W ostatnich tygodniach policjanci gromadzili informacje o podejrzanych oraz dowody ich przestępczej działalności. Obserwacja potwierdziła, że na teren kopalni wprowadzane są narkotyki. Metoda ich dostarczania nie była wyrafinowana - górnicy korzystali z uprzejmości portierów, zostawiając przy bramie paczki "dla znajomego". W ten sam sposób odbierali później w kopertach pieniądze za dostarczony narkotyk.
Współpraca z policją
Podkom. Pytel podkreślił dobrą współpracę w tej sprawie między policjantami a dyrekcją kopalni i Katowickim Holdingiem Węglowym (KHW), do którego należy zakład. Ocenił, że pomogło to w gromadzeniu dowodów i ostatecznym rozbiciu szajki.
Rzecznik KHW, Wojciech Jaros, podkreślił, że w takich przypadkach współpraca z policją to nie tylko obowiązek, ale także właściwie pojęty interes pracodawcy. - Kiedy mamy do czynienia z działalnością przestępczą, jej ukrócenie jest we wspólnym interesie wszystkich - ocenił rzecznik.
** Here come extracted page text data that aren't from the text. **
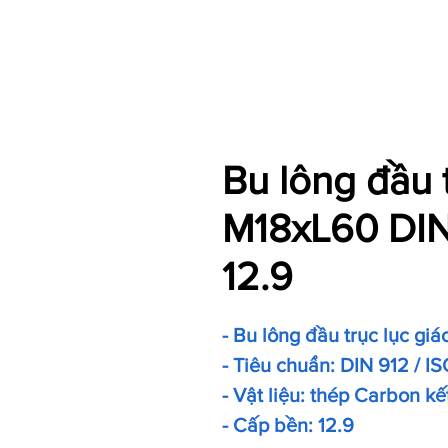
Bu lông đầu 
M18xL60 DIN
12.9
- Bu lông đầu trục lục giá
- Tiêu chuẩn: DIN 912 / IS
- Vật liệu: thép Carbon kế
- Cấp bền: 12.9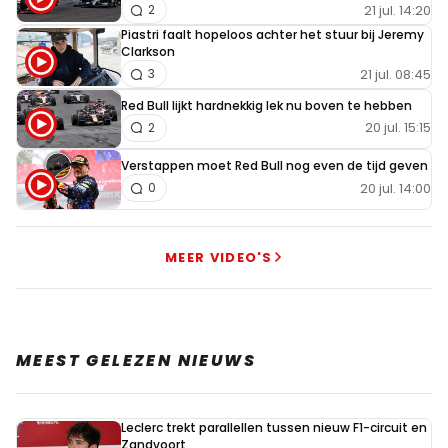
21 jul. 14:20
2
Piastri faalt hopeloos achter het stuur bij Jeremy
Clarkson
21 jul. 08:45
3
Red Bull lijkt hardnekkig lek nu boven te hebben
20 jul. 15:15
2
Verstappen moet Red Bull nog even de tijd geven
20 jul. 14:00
0
MEER VIDEO'S
MEEST GELEZEN NIEUWS
Leclerc trekt parallellen tussen nieuw F1-circuit en
Zandvoort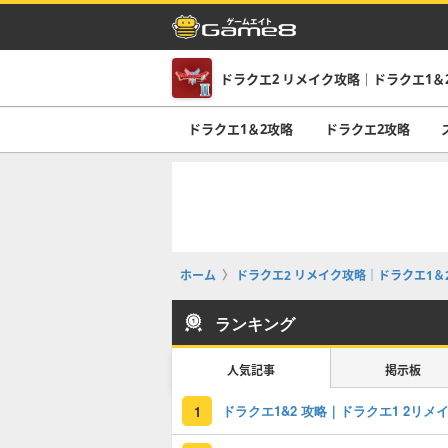
ドラクエ2 リメイク攻略｜ドラクエ1＆
ドラクエ1＆2攻略
ドラクエ2攻略
ホーム
ドラクエ2 リメイク攻略｜ドラクエ1＆
ランキング
人気記事
掲示板
ドラクエ1&2 攻略｜ドラクエ1 2リメ
1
Przedstawiciele holdingu zaznaczają, że należy odróżnić przestępczy proceder, jakim jest rozprowadzanie narkotyków, od zjawiska używania środków odurzających przez górników w czasie pracy. W ocenie KHW, skala tego problemu nie jest duża, niemniej pojawiły się sygnały, skłaniające kopalniane służby do podjęcia stosownych działań.
Jak powiedział Jaros, holding już dużo wcześniej kupił narkotesty dla wszystkich kopalń. Umieszczono je w punktach opatrunkowych, znajdujących się przy szybach, z których korzystają górnicy zjeżdżając na dół. Procedura stosowana w przypadkach podejrzeń, że górnik może być pod wpływem środków odurzających, jest taka sama, jak wobec osób pod wpływem alkoholu - muszą być natychmiast odsunięte od pracy i przebadane. Gdy podejrzenia się potwierdzają, konsekwencją są sankcje dyscyplinarne.
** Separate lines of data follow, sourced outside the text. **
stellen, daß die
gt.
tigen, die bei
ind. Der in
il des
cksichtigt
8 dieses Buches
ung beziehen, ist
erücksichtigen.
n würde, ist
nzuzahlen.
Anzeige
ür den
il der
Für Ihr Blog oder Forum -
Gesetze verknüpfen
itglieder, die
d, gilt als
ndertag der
Zatrzymani w ostatnich dniach w kopalni "Wujek" handlarze to mężczyźni w wieku od 28 do 35 lat, mieszkańcy Katowic oraz okolic Zawiercia. Czterej z nich to pracownicy kopalni. Przy zatrzymaniu znaleziono u nich 50 gramów marihuany. Wszyscy trafili do policyjnego aresztu. Grozi im do ośmiu lat więzienia.